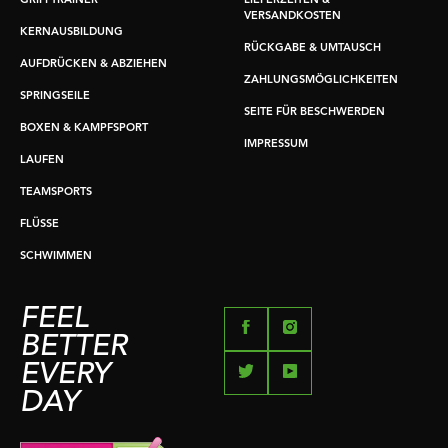
GRIFFTRAINER
LIEFERZEITEN &
VERSANDKOSTEN
KERNAUSBILDUNG
RÜCKGABE & UMTAUSCH
AUFDRÜCKEN & ABZIEHEN
ZAHLUNGSMÖGLICHKEITEN
SPRINGSEILE
SEITE FÜR BESCHWERDEN
BOXEN & KAMPFSPORT
IMPRESSUM
LAUFEN
TEAMSPORTS
FLÜSSE
SCHWIMMEN
FEEL
BETTER
EVERY
DAY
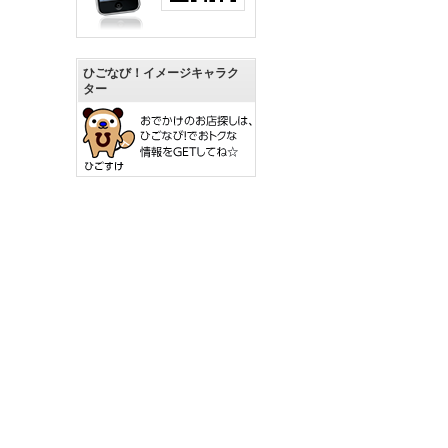
ひごなび！イメージキャラク
ター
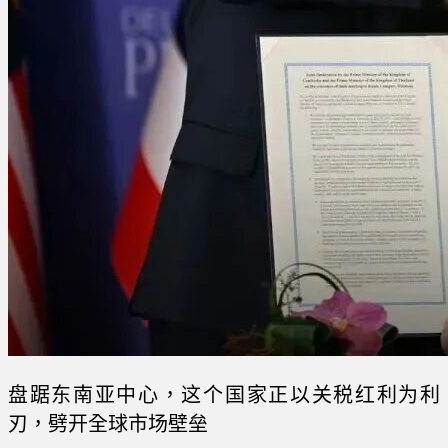
盘踞东南亚中心，这个国家正以关税红利为利
刃，劈开全球市场壁垒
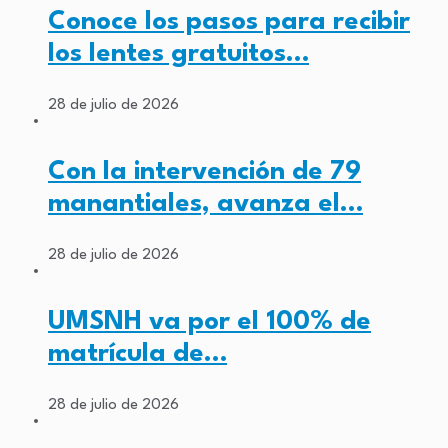
Conoce los pasos para recibir
los lentes gratuitos…
28 de julio de 2026
Con la intervención de 79
manantiales, avanza el…
28 de julio de 2026
UMSNH va por el 100% de
matrícula de…
28 de julio de 2026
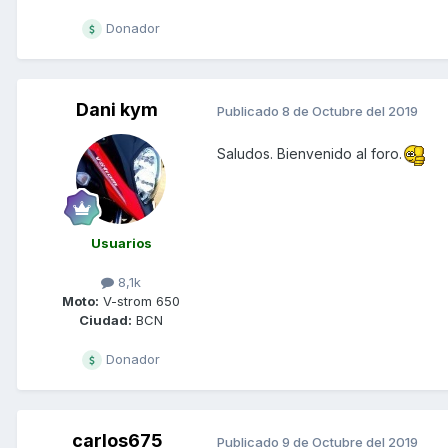
Donador
Dani kym
Publicado
8 de Octubre del 2019
Saludos. Bienvenido al foro.
Usuarios
8,1k
Moto:
V-strom 650
Ciudad:
BCN
Donador
carlos675
Publicado
9 de Octubre del 2019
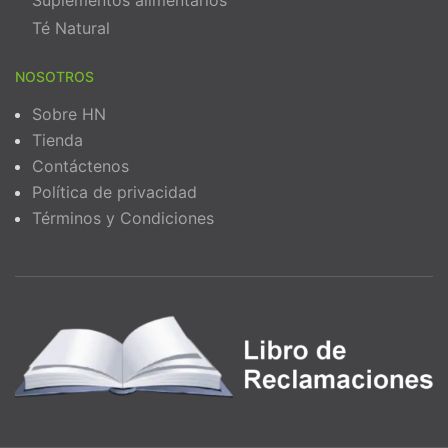
Suplementos alimentarios
Té Natural
NOSOTROS
Sobre HN
Tienda
Contáctenos
Política de privacidad
Términos y Condiciones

════════════════════

◆ **To do**: The records above are to be repeated exactly, apart from their pictures.

◆ **Answer to this problem**:
GRIFFTRAINER
LIEFERZEITEN &
VERSANDKOSTEN
KERNAUSBILDUNG
RÜCKGABE & UMTAUSCH
AUFDRÜCKEN & ABZIEHEN
ZAHLUNGSMÖGLICHKEITEN
SPRINGSEILE
SEITE FÜR BESCHWERDEN
BOXEN & KAMPFSPORT
IMPRESSUM
LAUFEN
TEAMSPORTS
FLÜSSE
SCHWIMMEN
FEEL
BETTER
EVERY
DAY
ひごなび！イメージキャラク
ター
盘踞东南亚中心，这个国家正以关税红利为利
刃，劈开全球市场壁垒
Conoce los pasos para recibir
los lentes gratuitos…
28 de julio de 2026
Con la intervención de 79
manantiales, avanza el…
28 de julio de 2026
UMSNH va por el 100% de
matrícula de…
28 de julio de 2026
Donador
Dani kym
Publicado
8 de Octubre del 2019
Saludos. Bienvenido al foro.
Usuarios
8,1k
Moto:
V-strom 650
Ciudad:
BCN
Donador
carlos675
Publicado
9 de Octubre del 2019
Suplementos alimentarios
Té Natural
NOSOTROS
Sobre HN
Tienda
Contáctenos
Política de privacidad
Términos y Condiciones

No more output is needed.